Ну и, конечно, с банковским вкладом ничего не вышло. Когда я спросил его по телефону, он уклон­чиво ответил, что не сработало. И с компенсацией за подоходный налог тоже ничего не получилось: налоговики воспользовались каким-то правом нало­жения ареста на его имущество.

Как говорится, пришла беда, отворяй ворота. Вот так, брат. Я этого не хотел.

— Понимаю, — ответил я, и я действительно ему со­чувствовал. Только легче мне от этого не стало. Денежки-то мои плакали; ни я, ни мать тоже ничего от него не получили, и мне пришлось, как и раньше, каж­дый месяц переводить ей соответствующую сумму.

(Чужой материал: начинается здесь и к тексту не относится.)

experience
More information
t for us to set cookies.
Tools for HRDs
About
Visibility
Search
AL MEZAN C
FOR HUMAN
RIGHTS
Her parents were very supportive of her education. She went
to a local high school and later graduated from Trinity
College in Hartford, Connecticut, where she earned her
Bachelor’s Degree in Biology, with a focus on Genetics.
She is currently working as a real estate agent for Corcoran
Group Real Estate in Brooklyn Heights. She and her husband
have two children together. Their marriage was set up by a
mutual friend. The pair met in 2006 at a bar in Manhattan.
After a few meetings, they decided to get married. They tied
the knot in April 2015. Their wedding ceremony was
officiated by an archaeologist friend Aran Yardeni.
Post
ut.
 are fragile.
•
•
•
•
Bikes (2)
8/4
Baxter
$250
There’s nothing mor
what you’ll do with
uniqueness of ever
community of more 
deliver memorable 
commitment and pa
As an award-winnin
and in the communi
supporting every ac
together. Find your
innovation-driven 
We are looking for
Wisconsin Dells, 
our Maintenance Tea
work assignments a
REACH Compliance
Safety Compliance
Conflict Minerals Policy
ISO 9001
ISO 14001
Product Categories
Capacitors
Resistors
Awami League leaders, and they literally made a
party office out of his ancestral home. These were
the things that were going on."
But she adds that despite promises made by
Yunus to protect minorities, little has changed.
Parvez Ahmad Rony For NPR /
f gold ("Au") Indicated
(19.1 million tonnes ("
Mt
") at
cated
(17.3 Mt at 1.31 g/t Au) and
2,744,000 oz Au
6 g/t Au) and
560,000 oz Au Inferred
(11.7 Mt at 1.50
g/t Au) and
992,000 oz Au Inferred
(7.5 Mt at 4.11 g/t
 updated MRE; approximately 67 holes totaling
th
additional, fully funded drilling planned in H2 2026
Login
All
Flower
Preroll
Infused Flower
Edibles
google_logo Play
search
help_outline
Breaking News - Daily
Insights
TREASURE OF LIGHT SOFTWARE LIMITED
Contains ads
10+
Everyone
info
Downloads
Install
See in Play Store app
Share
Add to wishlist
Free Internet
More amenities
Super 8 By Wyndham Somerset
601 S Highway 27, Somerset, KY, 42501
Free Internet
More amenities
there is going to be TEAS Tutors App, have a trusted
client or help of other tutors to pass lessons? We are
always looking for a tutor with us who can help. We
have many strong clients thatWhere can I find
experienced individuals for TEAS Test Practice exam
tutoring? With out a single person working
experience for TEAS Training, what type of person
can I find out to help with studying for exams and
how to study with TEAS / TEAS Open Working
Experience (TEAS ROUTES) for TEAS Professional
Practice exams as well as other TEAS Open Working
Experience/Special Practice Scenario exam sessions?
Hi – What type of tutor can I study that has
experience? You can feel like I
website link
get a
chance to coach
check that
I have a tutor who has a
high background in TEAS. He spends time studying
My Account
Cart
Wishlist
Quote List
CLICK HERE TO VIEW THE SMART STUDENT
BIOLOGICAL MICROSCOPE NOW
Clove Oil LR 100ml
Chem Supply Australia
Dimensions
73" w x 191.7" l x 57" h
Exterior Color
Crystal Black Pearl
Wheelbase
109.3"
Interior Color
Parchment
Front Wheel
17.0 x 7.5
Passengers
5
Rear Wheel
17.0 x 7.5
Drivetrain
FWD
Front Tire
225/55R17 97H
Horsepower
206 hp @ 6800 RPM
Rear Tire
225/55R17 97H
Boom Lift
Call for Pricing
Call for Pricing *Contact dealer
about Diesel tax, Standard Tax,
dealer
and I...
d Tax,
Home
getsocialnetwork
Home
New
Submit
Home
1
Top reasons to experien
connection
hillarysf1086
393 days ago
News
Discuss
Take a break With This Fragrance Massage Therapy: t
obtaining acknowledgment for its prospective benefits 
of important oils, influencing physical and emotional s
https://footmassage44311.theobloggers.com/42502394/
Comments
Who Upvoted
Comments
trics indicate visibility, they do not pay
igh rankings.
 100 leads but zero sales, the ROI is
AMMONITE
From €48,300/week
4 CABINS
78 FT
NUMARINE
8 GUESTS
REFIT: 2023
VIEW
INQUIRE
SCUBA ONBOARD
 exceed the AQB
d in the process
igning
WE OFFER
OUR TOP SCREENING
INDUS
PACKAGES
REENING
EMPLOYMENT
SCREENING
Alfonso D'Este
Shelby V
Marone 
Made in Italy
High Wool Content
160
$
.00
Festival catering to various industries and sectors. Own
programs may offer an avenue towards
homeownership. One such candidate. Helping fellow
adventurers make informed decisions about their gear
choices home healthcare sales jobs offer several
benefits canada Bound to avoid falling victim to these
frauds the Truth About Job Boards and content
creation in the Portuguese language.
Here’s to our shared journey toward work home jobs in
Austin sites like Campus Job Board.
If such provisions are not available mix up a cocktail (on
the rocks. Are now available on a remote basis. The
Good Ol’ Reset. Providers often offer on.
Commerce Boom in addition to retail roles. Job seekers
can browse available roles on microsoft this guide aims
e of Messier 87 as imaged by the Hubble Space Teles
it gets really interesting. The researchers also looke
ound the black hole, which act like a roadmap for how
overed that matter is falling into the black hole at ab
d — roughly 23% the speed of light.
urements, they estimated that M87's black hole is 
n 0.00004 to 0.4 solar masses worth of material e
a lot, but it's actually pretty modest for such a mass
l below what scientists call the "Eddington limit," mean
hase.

Да, я разозлился, а вы бы разве нет? Я переживал за брата, мне было жаль, что беда постучалась в его дверь. Но и меня самого загнали в угол. Одно хорошо: по крайней мере, теперь, что бы с ним ни случи­лось, он у меня больше не попросит взаймы — ведь за ним и так должок, а люди обычно стесняются брать еще. Во всяком случае, мне так казалось. Как потом выяснилось, я глубоко ошибался.

Я пахал не покладая рук, вставал ни свет ни заря, шел на работу и вкалывал до позднего вечера. При­дя домой, просто падал в кресло и сидел, не двига­ясь: так уставал — не было сил даже развязать шнур­ки на ботинках. Сидел и смотрел в одну точку, — встать и включить телевизор и то не мог.

Мне было жалко брата, на которого свалились все эти несчастья, но у меня у самого забот хватало. На мне висела не только мать, но еще несколько человек. Во-первых, моя бывшая жена, которой я каждый ме­сяц посылал определенную сумму, — понятно, не по своей собственной воле, а по необходимости: суд обя­зал. Во-вторых, моя дочка с двумя детишками. Она жи­ла в Беллингэме, и ей я тоже каждый месяц что-то от­стегивал. А как иначе — деткам ведь надо кушать, прав­да? Ее сожитель, свинья, даже не пытался найти работу, а если б и нашел, то не продержался бы и дня. Раз-другой он устраивался куда-то, но то проспит, то у него машина сломается по дороге на работу, то он в по­следний момент откажется от места, и так без конца.

Было время, когда я вел себя как настоящий папа­ша: грозился убить бездельника, если не исправит­ся. Но тому что в лоб, что по лбу — все едино. Да и пил я тогда. В общем, подлец по-прежнему ошивается в доме моей дочери.

А та слала мне письмо за письмом, рассказывая, как она с детишками сидит на одной овсянке. (По­дозреваю, что и он тоже сидел с ними на овсянке, только она предусмотрительно его не называла, чтоб не навлечь, так сказать, отцовский гнев).

Она уверяла меня, что если я помогу ей продер­жаться до лета, дальше все наладится. Летом все пойдет как по маслу: даже если ни один вариант не сработает — а у нее, по ее словам, их несколько — она всегда получит место на фабрике рыбных кон­сервов неподалеку от дома. Ничего страшного — натянет, как миленькая, резиновые сапоги, пер­чатки, наденет резиновый фартук и станет к кон­вейеру — затаривать лосось в банки. А еще можно торговать шипучкой в придорожном киоске возле пункта пограничного контроля при въезде в Кана­ду. Лето, жарко, люди сидят в душных машинах, маются от жары, — так ведь? Да они в очередь вы­строятся за холодной шипучкой! В общем, так или иначе, при любом раскладе, летом все будет хоро­шо. Ей сейчас главное — продержаться, а помочь ей должен я.